● **THE PROBLEM**
Look below for the line containing "לבחור את הסוג"; from there through the line containing "В карточке клиента в 1С:УНФ хранится вся", both lines included, please set down each line exactly and nothing else.

● **DATA SUPPLIED**
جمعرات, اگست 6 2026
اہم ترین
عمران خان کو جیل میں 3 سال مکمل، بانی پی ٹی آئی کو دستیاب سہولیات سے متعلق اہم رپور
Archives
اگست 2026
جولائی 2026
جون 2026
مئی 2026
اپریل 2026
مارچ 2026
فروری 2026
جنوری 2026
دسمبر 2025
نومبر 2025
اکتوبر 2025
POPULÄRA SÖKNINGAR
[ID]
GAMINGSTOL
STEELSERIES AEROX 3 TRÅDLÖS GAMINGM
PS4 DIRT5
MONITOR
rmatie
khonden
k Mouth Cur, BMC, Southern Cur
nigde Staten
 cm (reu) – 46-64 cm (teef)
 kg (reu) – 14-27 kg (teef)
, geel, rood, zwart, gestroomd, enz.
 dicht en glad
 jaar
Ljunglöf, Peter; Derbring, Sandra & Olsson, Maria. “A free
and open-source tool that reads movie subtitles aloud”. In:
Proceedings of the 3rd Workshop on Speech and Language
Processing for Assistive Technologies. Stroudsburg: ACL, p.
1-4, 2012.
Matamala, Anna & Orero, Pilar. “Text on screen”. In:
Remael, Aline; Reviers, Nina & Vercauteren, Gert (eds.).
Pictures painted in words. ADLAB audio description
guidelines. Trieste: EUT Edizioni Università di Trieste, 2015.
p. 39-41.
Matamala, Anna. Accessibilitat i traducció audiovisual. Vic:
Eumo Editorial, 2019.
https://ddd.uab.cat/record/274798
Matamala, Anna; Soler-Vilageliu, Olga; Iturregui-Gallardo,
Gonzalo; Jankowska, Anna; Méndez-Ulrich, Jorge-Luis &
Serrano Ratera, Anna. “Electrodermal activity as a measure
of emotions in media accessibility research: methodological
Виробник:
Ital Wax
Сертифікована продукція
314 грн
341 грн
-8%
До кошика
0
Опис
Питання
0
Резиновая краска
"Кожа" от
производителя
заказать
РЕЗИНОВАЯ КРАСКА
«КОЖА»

---

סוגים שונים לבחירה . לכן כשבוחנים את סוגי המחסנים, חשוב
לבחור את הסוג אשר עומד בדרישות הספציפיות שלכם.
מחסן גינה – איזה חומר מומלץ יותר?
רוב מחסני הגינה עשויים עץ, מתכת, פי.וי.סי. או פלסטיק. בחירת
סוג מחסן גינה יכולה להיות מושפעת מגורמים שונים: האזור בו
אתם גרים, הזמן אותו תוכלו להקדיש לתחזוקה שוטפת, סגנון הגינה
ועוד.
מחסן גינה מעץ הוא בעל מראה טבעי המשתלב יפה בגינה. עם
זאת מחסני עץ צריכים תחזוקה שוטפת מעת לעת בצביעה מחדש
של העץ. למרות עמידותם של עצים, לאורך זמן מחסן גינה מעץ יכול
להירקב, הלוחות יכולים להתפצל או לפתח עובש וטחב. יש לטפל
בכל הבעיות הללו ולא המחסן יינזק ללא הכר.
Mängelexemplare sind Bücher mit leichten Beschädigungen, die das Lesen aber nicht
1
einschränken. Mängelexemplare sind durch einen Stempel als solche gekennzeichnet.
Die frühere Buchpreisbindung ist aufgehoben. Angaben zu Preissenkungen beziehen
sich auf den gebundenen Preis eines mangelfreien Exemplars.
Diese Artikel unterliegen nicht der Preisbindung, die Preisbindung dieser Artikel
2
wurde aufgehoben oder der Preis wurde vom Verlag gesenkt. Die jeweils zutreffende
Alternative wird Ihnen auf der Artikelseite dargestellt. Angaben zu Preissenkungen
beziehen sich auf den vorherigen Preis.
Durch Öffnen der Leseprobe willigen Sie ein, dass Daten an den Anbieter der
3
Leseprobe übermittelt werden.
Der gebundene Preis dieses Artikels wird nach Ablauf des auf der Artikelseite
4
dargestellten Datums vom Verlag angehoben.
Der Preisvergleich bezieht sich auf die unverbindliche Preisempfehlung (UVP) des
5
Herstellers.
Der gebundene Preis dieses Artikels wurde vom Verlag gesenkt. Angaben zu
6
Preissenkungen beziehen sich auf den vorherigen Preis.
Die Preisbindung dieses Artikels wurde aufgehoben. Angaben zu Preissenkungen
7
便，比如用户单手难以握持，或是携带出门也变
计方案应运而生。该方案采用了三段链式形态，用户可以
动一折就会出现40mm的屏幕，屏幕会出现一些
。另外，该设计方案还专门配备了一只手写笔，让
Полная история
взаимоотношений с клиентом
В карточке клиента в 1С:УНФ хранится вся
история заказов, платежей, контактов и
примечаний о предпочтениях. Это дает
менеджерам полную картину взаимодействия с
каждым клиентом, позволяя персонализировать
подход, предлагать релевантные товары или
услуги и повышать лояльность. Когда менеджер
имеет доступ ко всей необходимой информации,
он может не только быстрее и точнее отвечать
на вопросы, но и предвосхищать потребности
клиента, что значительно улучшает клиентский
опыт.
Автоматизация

● **EXERCISE ANSWER**
לבחור את הסוג אשר עומד בדרישות הספציפיות שלכם.
מחסן גינה – איזה חומר מומלץ יותר?
רוב מחסני הגינה עשויים עץ, מתכת, פי.וי.סי. או פלסטיק. בחירת
סוג מחסן גינה יכולה להיות מושפעת מגורמים שונים: האזור בו
אתם גרים, הזמן אותו תוכלו להקדיש לתחזוקה שוטפת, סגנון הגינה
ועוד.
מחסן גינה מעץ הוא בעל מראה טבעי המשתלב יפה בגינה. עם
זאת מחסני עץ צריכים תחזוקה שוטפת מעת לעת בצביעה מחדש
של העץ. למרות עמידותם של עצים, לאורך זמן מחסן גינה מעץ יכול
להירקב, הלוחות יכולים להתפצל או לפתח עובש וטחב. יש לטפל
בכל הבעיות הללו ולא המחסן יינזק ללא הכר.
Mängelexemplare sind Bücher mit leichten Beschädigungen, die das Lesen aber nicht
1
einschränken. Mängelexemplare sind durch einen Stempel als solche gekennzeichnet.
Die frühere Buchpreisbindung ist aufgehoben. Angaben zu Preissenkungen beziehen
sich auf den gebundenen Preis eines mangelfreien Exemplars.
Diese Artikel unterliegen nicht der Preisbindung, die Preisbindung dieser Artikel
2
wurde aufgehoben oder der Preis wurde vom Verlag gesenkt. Die jeweils zutreffende
Alternative wird Ihnen auf der Artikelseite dargestellt. Angaben zu Preissenkungen
beziehen sich auf den vorherigen Preis.
Durch Öffnen der Leseprobe willigen Sie ein, dass Daten an den Anbieter der
3
Leseprobe übermittelt werden.
Der gebundene Preis dieses Artikels wird nach Ablauf des auf der Artikelseite
4
dargestellten Datums vom Verlag angehoben.
Der Preisvergleich bezieht sich auf die unverbindliche Preisempfehlung (UVP) des
5
Herstellers.
Der gebundene Preis dieses Artikels wurde vom Verlag gesenkt. Angaben zu
6
Preissenkungen beziehen sich auf den vorherigen Preis.
Die Preisbindung dieses Artikels wurde aufgehoben. Angaben zu Preissenkungen
7
便，比如用户单手难以握持，或是携带出门也变
计方案应运而生。该方案采用了三段链式形态，用户可以
动一折就会出现40mm的屏幕，屏幕会出现一些
。另外，该设计方案还专门配备了一只手写笔，让
Полная история
взаимоотношений с клиентом
В карточке клиента в 1С:УНФ хранится вся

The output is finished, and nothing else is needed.